1. a kind of preparation method of manganese chromium binary metal oxide energy storage material, it is characterised in that include the following steps：Using altogether The precipitation method mixed solution of sodium hydroxide and sodium carbonate are added dropwise in the mixed solution of manganese chloride and chromium chloride, the chlorination A concentration of 0.05-1mol/L of manganese chloride in the mixed liquor of manganese and chromium chloride, a concentration of 0.05-0.5mol/L of chromium chloride, hydrogen A concentration of 0.05-0.5mol/L of sodium hydroxide in the mixed solution of sodium oxide molybdena and sodium carbonate, a concentration of 0.025- of sodium carbonate The molar ratio of 0.25mol/L, the manganese chloride and the chromium chloride is 0.25-4:1, the mixed solution of sodium hydroxide and sodium carbonate Whole mixed solution is added dropwise in alkalinity, 0.1-2h is stirred after being added dropwise；Then the aging 6-48h under the conditions of 25-100 DEG C； Sediment is washed, dry and is pulverized；Then 500-1000 is warming up to the heating rate of 3-10 DEG C/min in the case where there is oxygen atmosphere DEG C, and 500-1000 DEG C is maintained, the calcination time, sieving of milling obtained manganese chromium binary metal oxide energy storage material in 30-120min Material.

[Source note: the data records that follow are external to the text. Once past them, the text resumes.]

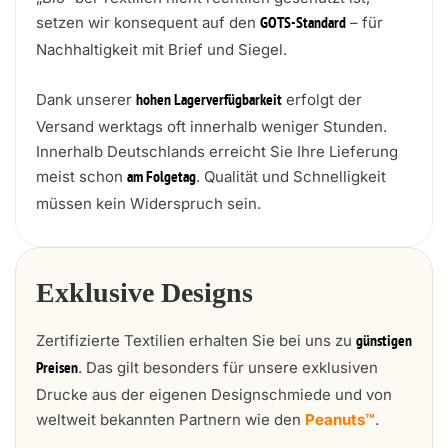
setzen wir konsequent auf den
– für
GOTS-Standard
Nachhaltigkeit mit Brief und Siegel.
Dank unserer
erfolgt der
hohen Lagerverfügbarkeit
Versand werktags oft innerhalb weniger Stunden.
Innerhalb Deutschlands erreicht Sie Ihre Lieferung
meist schon
. Qualität und Schnelligkeit
am Folgetag
müssen kein Widerspruch sein.
Exklusive Designs
Zertifizierte Textilien erhalten Sie bei uns zu
günstigen
. Das gilt besonders für unsere exklusiven
Preisen
Drucke aus der eigenen Designschmiede und von
weltweit bekannten Partnern wie den
Peanuts™
.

2. the preparation method of manganese chromium binary metal oxide energy storage material according to claim 1, it is characterised in that：It is described The molar ratio of manganese chloride and chromium chloride is 0.5-4:1.

3. the preparation method of manganese chromium binary metal oxide energy storage material according to claim 1, it is characterised in that：It is described Be added dropwise to mixed solution in alkalinity refer to by whole mixed liquor adjust to pH value be 8-9.

4. a kind of application of energy storage material as described in claim 1, it is characterised in that：As lithium ion battery negative material, Under the conditions of 1A/g, specific discharge capacity is 913mAh/g after 300 cycles.